"Small natural or near-natural standing waters are often biodiversity hotspots and can therefore be considered 'little oases'. But water shortages, increasing pressure of use and climate change with its weather extremes have serious consequences for these ecosystems and all the plant and animal species that depend on them," explained IGB Director Professor Luc De Meester. "But it's not just nature that is at stake – the ecosystem services that these small water bodies provide to humans in their entirety are also threatened. They can play an important role in water retention and flood protection and have a positive impact on the local micro-climate.”
Diverse ecosystem services despite small size
In the new IGB dossier, the research team also underlines that, depending on the type and region, small standing waters can serve many other purposes, such as watering livestock, irrigation or firefighting. In addition, small water bodies offer a variety of recreational opportunities that promote human health and quality of life, especially in urban areas. Next to these multiple societal benefits, small standing waters are of particular importance for freshwater life. Their contribution to regional freshwater diversity has been shown to be the highest of all inland waters – collectively they host 70 per cent of the regional freshwater species pool in European landscapes. This is because they are numerous and regionally very diverse in their properties. Due to their size, small standing waters are at the same time particularly sensitive to the aforementioned disturbances.
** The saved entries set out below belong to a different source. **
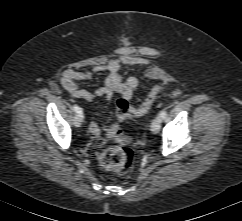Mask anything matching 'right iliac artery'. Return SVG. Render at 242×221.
<instances>
[{"mask_svg": "<svg viewBox=\"0 0 242 221\" xmlns=\"http://www.w3.org/2000/svg\"><path fill=\"white\" fill-rule=\"evenodd\" d=\"M73 110L77 113V114H79V116H81V118H83V113H82V109L79 107V106H77V105H73Z\"/></svg>", "mask_w": 242, "mask_h": 221, "instance_id": "right-iliac-artery-1", "label": "right iliac artery"}]
</instances>
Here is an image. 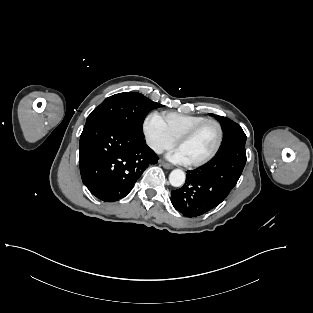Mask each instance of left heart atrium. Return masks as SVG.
Here are the masks:
<instances>
[{
  "mask_svg": "<svg viewBox=\"0 0 313 313\" xmlns=\"http://www.w3.org/2000/svg\"><path fill=\"white\" fill-rule=\"evenodd\" d=\"M167 158L178 164H188L189 161L181 149L177 148L167 154Z\"/></svg>",
  "mask_w": 313,
  "mask_h": 313,
  "instance_id": "left-heart-atrium-1",
  "label": "left heart atrium"
}]
</instances>
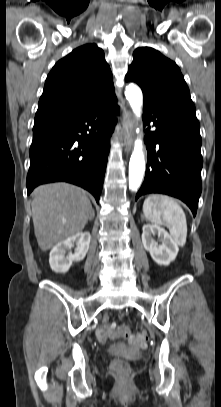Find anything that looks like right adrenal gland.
Here are the masks:
<instances>
[{
	"mask_svg": "<svg viewBox=\"0 0 221 407\" xmlns=\"http://www.w3.org/2000/svg\"><path fill=\"white\" fill-rule=\"evenodd\" d=\"M92 212H93V217H92V219H93V218H94V215H95V214H94V210H93Z\"/></svg>",
	"mask_w": 221,
	"mask_h": 407,
	"instance_id": "right-adrenal-gland-1",
	"label": "right adrenal gland"
}]
</instances>
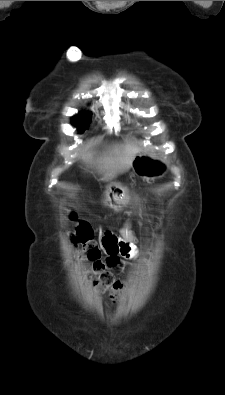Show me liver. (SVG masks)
Returning a JSON list of instances; mask_svg holds the SVG:
<instances>
[{"instance_id":"6515ba94","label":"liver","mask_w":225,"mask_h":395,"mask_svg":"<svg viewBox=\"0 0 225 395\" xmlns=\"http://www.w3.org/2000/svg\"><path fill=\"white\" fill-rule=\"evenodd\" d=\"M139 151L140 148L137 146L122 144L113 146L100 156H97L95 152L88 151L83 154L82 159L100 170L104 179L111 180L118 173H123L131 167Z\"/></svg>"}]
</instances>
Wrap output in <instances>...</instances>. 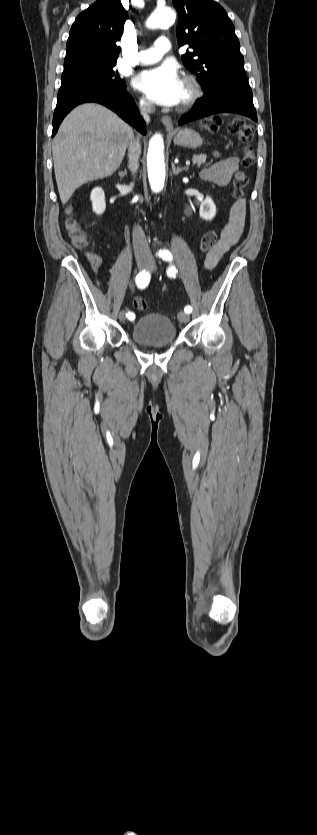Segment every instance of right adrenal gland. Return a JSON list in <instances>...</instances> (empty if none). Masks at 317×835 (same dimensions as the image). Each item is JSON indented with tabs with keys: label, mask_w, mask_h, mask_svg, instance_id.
<instances>
[{
	"label": "right adrenal gland",
	"mask_w": 317,
	"mask_h": 835,
	"mask_svg": "<svg viewBox=\"0 0 317 835\" xmlns=\"http://www.w3.org/2000/svg\"><path fill=\"white\" fill-rule=\"evenodd\" d=\"M126 174H127V171H126V170H125L124 172H123V171L119 172V176H120V177H124Z\"/></svg>",
	"instance_id": "1"
}]
</instances>
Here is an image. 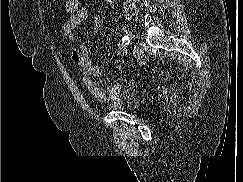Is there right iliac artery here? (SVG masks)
<instances>
[{
  "mask_svg": "<svg viewBox=\"0 0 243 182\" xmlns=\"http://www.w3.org/2000/svg\"><path fill=\"white\" fill-rule=\"evenodd\" d=\"M122 44L124 46H128L130 44V38L128 36H123L122 37Z\"/></svg>",
  "mask_w": 243,
  "mask_h": 182,
  "instance_id": "right-iliac-artery-1",
  "label": "right iliac artery"
}]
</instances>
New management approaches needed: pond landscapes as nature-based solutions
But not all small water bodies are the same, the authors also point out: Depending on the type, region and location, the requirements for protection, use and management can be very different.
”In the new IGB Dossier, we have therefore summarised the current state of research in a compact form and show ways in which small standing waters can be better protected, restored or newly created. Despite the worrying situation, small water bodies have a decisive advantage – ponds and pond landscapes are excellently suited as nature-based solutions to support adaptation to climate change and mitigation of its consequences," explained Dr Thomas Mehner, IGB Vice Director and co-author of the IGB Dossier.
The focus should not only be on individual water bodies, but on their potential as a networked ecosystem. Such a network of temporary and permanent water bodies – a pond landscape or “pondscape” – can promote regional biodiversity in a particularly sustainable way. In addition, the researchers recommend, inter alia, to ensure sufficient quantity and quality of water supply to maintain small water bodies as valuable habitats, and the establishment of well-dimensioned riparian strips and buffer zones to mitigate harmful impacts on small waters.